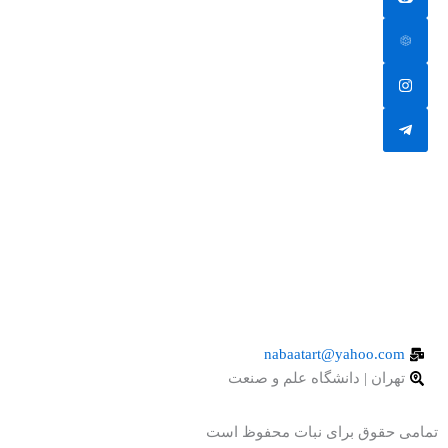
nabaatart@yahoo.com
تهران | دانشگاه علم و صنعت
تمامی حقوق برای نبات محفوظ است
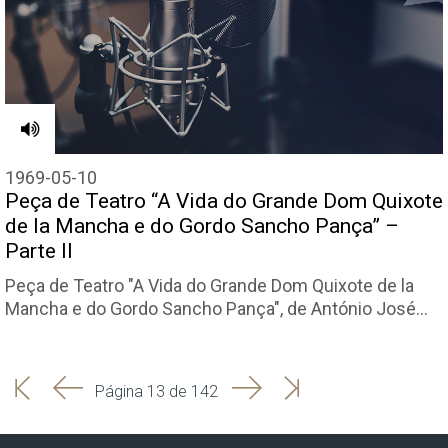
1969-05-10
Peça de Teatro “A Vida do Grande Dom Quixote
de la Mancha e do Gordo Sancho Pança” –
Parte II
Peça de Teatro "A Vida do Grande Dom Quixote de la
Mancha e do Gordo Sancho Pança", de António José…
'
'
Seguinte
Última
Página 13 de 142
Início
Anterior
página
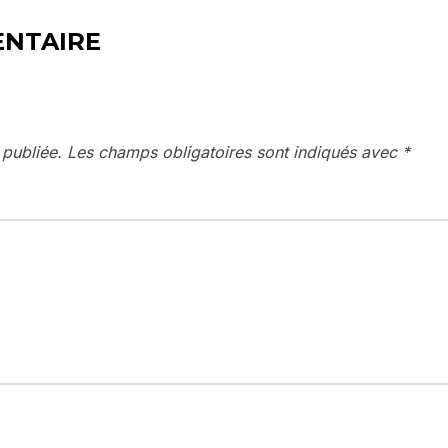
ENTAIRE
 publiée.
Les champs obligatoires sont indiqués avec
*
---
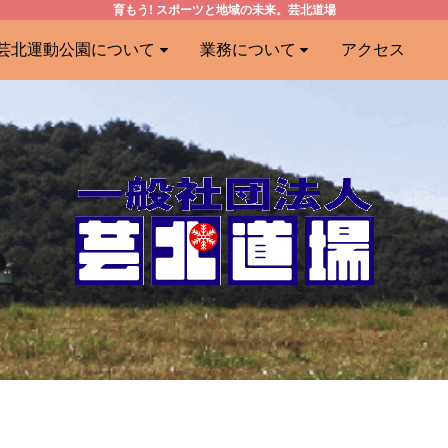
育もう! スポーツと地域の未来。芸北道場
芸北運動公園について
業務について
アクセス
---
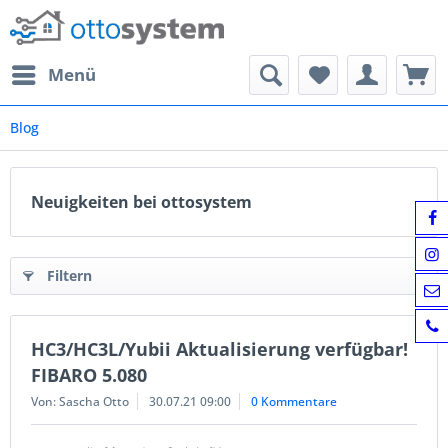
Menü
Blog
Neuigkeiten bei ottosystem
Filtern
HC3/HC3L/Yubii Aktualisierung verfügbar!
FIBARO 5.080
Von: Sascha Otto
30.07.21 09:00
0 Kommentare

TASK BRIEF:
Lines with "Sancho" in the listing above: count them and give the total, nothing else.

EXERCISE RESPONSE:
2